I have been looking at the operations of a quadrotor drone. I am reading the maths behind it and in one section it mentions:
"These equations of motion are linearized with respect to an equilibrium point" . I have some questions regarding this.
1) What exactly does it mean to linearize an equation of motion ? how exactly is this usually done?
2) If say I linearize the equations of motion for a drone or car or whatever, why is this useful, what information can it tell me?
Thank you
Here is a sort of idea of it, I cant post them all since it is a 70 page document (Don't think I can attach documents) but it mostly relates to the translational and altitude dynamics.

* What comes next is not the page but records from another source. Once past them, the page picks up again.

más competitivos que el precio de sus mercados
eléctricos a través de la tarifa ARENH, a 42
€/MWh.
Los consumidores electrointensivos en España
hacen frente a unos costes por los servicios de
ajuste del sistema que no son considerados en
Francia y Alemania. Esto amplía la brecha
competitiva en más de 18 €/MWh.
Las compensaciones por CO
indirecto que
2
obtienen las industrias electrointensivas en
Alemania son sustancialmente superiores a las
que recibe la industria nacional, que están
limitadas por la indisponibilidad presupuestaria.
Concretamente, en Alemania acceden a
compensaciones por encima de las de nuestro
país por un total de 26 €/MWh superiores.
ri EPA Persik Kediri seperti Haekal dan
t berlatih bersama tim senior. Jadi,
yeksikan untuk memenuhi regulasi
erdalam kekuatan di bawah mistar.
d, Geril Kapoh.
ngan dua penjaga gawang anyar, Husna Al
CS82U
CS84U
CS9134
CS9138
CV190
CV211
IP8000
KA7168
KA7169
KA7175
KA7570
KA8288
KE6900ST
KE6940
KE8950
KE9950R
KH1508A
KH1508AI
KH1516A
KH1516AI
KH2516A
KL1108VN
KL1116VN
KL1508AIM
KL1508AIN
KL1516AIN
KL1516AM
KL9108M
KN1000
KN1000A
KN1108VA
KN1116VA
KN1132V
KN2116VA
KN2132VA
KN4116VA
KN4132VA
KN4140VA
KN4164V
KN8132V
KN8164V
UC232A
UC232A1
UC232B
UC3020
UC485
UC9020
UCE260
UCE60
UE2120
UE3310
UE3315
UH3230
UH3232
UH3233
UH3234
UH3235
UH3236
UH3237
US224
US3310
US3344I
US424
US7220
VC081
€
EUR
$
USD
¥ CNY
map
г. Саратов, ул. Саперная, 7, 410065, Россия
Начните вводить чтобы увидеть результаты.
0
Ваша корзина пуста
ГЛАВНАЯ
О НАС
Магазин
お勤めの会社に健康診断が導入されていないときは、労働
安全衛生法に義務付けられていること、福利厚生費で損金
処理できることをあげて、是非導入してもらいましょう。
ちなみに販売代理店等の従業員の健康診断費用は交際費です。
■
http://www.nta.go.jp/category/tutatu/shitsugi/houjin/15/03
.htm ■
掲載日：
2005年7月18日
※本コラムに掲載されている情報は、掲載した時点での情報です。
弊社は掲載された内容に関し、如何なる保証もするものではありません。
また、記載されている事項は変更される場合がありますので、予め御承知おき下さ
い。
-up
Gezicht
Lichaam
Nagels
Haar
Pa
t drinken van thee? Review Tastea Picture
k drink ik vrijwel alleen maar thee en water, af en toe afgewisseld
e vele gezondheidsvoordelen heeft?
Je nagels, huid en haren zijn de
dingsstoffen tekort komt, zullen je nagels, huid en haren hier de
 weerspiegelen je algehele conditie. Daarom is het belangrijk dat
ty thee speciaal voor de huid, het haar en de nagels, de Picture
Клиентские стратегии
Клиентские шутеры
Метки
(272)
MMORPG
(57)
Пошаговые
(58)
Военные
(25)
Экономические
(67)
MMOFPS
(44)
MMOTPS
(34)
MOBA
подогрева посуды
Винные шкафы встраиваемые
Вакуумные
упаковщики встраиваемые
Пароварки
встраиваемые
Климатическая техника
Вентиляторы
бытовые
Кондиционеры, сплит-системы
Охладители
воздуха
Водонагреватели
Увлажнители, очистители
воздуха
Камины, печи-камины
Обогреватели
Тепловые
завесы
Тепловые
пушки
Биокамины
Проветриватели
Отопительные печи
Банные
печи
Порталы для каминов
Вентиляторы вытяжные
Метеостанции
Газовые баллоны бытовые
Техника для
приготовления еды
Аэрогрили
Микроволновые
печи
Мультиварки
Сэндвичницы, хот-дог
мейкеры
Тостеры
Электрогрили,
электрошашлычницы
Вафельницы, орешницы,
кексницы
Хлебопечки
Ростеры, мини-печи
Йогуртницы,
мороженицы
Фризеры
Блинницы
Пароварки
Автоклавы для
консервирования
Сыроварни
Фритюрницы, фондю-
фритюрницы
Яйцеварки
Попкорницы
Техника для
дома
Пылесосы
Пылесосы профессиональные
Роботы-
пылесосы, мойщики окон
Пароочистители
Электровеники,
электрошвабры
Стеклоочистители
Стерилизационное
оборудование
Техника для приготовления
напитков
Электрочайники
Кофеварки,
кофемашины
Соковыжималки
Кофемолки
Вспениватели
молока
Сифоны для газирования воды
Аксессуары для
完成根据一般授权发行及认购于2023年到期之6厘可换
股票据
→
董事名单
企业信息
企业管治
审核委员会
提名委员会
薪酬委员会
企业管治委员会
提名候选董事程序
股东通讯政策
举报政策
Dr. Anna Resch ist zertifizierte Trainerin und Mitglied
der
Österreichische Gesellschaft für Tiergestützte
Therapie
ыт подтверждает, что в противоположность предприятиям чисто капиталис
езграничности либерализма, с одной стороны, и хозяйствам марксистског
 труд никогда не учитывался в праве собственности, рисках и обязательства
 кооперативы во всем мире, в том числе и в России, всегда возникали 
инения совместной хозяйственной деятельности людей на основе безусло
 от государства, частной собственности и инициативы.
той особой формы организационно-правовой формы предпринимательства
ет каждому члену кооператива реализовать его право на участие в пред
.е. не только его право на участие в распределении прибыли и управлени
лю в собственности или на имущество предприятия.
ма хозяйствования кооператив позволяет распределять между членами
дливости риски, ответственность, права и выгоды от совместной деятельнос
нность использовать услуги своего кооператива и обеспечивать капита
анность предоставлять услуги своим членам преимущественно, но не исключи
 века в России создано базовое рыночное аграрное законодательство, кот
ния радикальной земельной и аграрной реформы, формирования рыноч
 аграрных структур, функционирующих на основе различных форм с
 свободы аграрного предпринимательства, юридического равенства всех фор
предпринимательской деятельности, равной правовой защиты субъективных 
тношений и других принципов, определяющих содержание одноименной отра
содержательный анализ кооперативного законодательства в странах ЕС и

A time-independent equation of motion can be written as $$ {d^2x\over dt^2}=F(x), $$ where $x$ is a vector representing the various variables involved. If function $F$ is sufficiently regular it can be expanded about an equilibrium point $x_0$ as $$ F(x)=F(x_o)+F'(x_o)\,(x-x_0) + \dots $$ But $F(x_0)=0$ by definition of equilibrium point, hence we can approximate the equation of motion with its linearised version: $$ {d^2x\over dt^2}=F'(x_o)\,(x-x_0). $$ This is useful because the linearised equation is much simpler to solve and it will give a good approximation if $\|x-x_0\|$ is small enough.